Nothing says springtime like an incubator buzzing. It’s always hard for me to wait and time my hatching just right. It gets so cold here that I don’t like hatching before it warms up, but I need to balance that with being a rather inpatient gal. I’m a lucky girl however, with a VERY good husband for he has allowed me to designate an entire room in my house to chickens. I have a “chick room” designed simply for incubating, hatching and brooding chicks. It’s fantastic in the early months of spring when it’s just a little too chilly to let those babies outside. Who doesn’t love having chicks in the house anyway?
My Top 5 Ways to Raise Awesome Chicks:
1. Handle Your Chicks Regularly.
This makes your chicken life SO much easier. The babies that I’ve hand raised are so much easier to deal with as adults, than adult chickens I have purchased. If you ever need to handle or doctor your chickens, you’ll want them as calm as possible around you. (Make sure your hands are washed, so that you aren’t introducing germs, parasites or any potential diseases to your new babes. This is especially the case if you have a flock of chickens, or are handling any other birds.)

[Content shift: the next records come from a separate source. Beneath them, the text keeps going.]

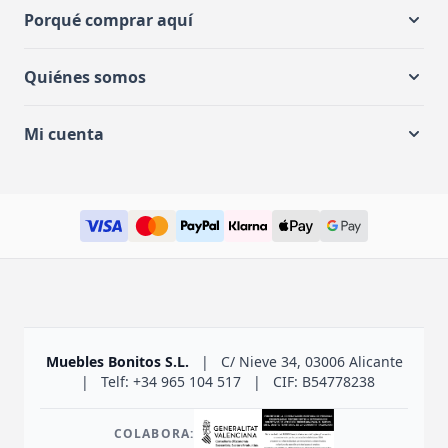
Porqué comprar aquí
Quiénes somos
Mi cuenta
Muebles Bonitos S.L.
|
C/ Nieve 34, 03006 Alicante
|
Telf: +34 965 104 517
|
CIF: B54778238
COLABORA:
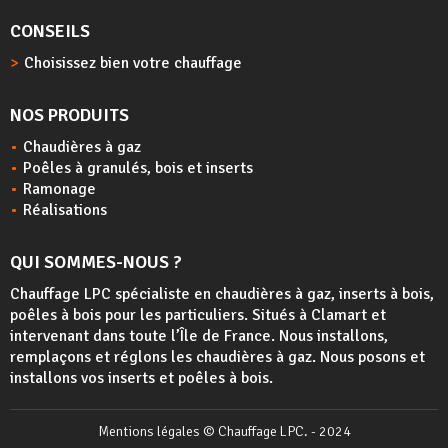
CONSEILS
Choisissez bien votre chauffage
NOS PRODUITS
Chaudières à gaz
Poêles à granulés, bois et inserts
Ramonage
Réalisations
QUI SOMMES-NOUS ?
Chauffage LPC spécialiste en chaudières à gaz, inserts à bois,
poêles à bois
pour les particuliers. Situés à Clamart et
intervenant dans toute l’Île de France. Nous installons,
remplaçons et réglons les chaudières à gaz. Nous posons et
installons vos inserts et poêles à bois.
Mentions légales
© Chauffage LPC. - 2024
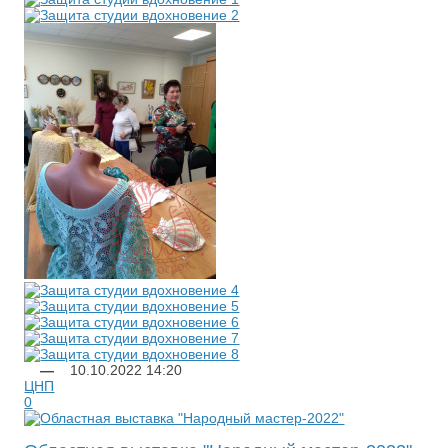
—
10.10.2022
14:20
ЦНП
0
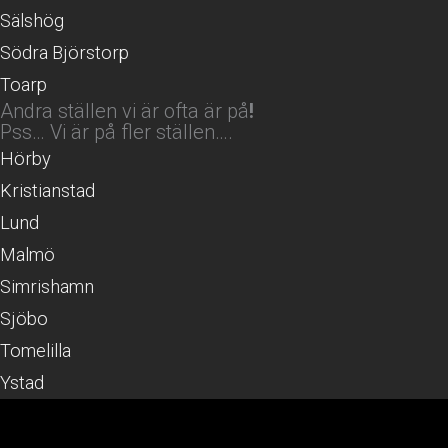
Sälshög
Södra Björstorp
Toarp
Andra ställen vi är ofta är på
!
Pss… Vi är på fler ställen….
Hörby
Kristianstad
Lund
Malmö
Simrishamn
Sjöbo
Tomelilla
Ystad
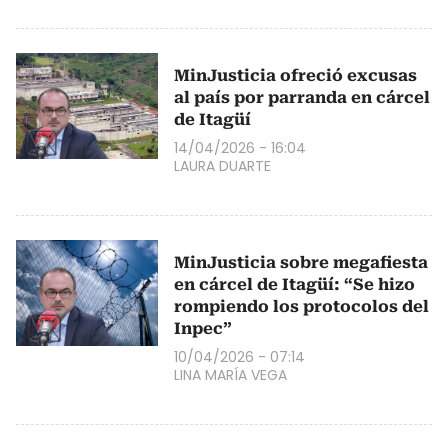
MinJusticia ofreció excusas
al país por parranda en cárcel
de Itagüí
14/04/2026 - 16:04
LAURA DUARTE
MinJusticia sobre megafiesta
en cárcel de Itagüí: “Se hizo
rompiendo los protocolos del
Inpec”
10/04/2026 - 07:14
LINA MARÍA VEGA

2. Feed Age/Stage Appropriate Feed.
If you are raising chicks for the first time this is essential and you need to do some research. The growth stages of chicks is fast and you don’t have a lot of time to remedy mistakes. Protein, vitamin and trace mineral level needs very at every age stage and the results of using accurate levels will make a huge difference to your chicks. They will be larger, stronger, healthier and produce less waste. Read a couple of non-biased studies and you’ll see the difference. Quality feed is well worth the small additional cost.
3. Invest in a Good Brooder.
You can buy awesome kits or complete brooders for raising your chicks, or you can make one and get the same results – your choice. We built ours and the kids still love adding new things to keep the chicks happy and entertained. You can see some great ideas for brooders and coop ideas here. Your chicks need a warm, safe place to grow. They need ample fresh water, food and a clean space to move and grow. The temperature should be around 90F for the first week, and should be reduced by around 5 degrees each following week, until the chicks have their all of their feathers. If your chicks are huddled up to or under your heat source it’s not warm enough, however, if they are all as far away from your heat source as possible it’s too warm.
Note: The chicks have moved the shavings away from the paper they are standing on, and you DO NOT want your chicks standing on plain newspaper – Bullet 4 will cover this.
4. Keep them on a textured surface.
This is a factor that most new chick owners are unaware of. Chicks need to be kept off of anything slippery: newspaper, vinyl, linoleum, hardwood etc… Although handy and generally easy to clean those little feet have nothing to grip onto and some pretty serious developmental issues can follow. Splayed leg for instance, where one or both of their legs slides to the side (looking similar to a break), makes the chick unable to walk. Typically this results in the chick getting culled or you playing chicken doctor like me and finding a way to make the worlds smallest splint. Let me tell you this was one of the most time consuming and frustrating jobs of my life.
I tend to have multiple surfaces in my brooder, typically shavings on one side and a folded towel on the other. My brooder is large with a lot of room to exercise and we add stimuli to keep them thinking and prevent boredom. I elevate the water, to prevent getting shavings inside.
5. Introduce to the Flock Early
When, where and how you introduce chicks to the rest of your flock depends on several factors. What is the season and temperature outside, for you need to make sure your chicks are fully feathered and old enough to withstand and temperature changes without a hen to keep them warm. How large is your flock and how sensitive your flocks pecking order is also plays a huge role, as your chicks safety is your number one concern. Also, it’s never a good idea to just throw your babies in the coop. When I am introducing chicks I set up a metal crate inside the coop and the chicks live in the crate for several days but separated for their safety. I find this gives them a good opportunity to watch and learn. They see how the older chickens interact with each other, and they get a feel for the pecking order without having to be apart of it. It also gives my hens an opportunity to watch the chicks and get comfortable with them. When i’m ready to release, I do it at night with the lights out. Typically, when the chickens wake up no one is the wiser, however, I do leave the crate in the coop with a small barrier door (chicks fit under but chickens don’t), so that if needed the chicks have a safe place to run and hide. My goal is to have my chicks out and learning from the masters early.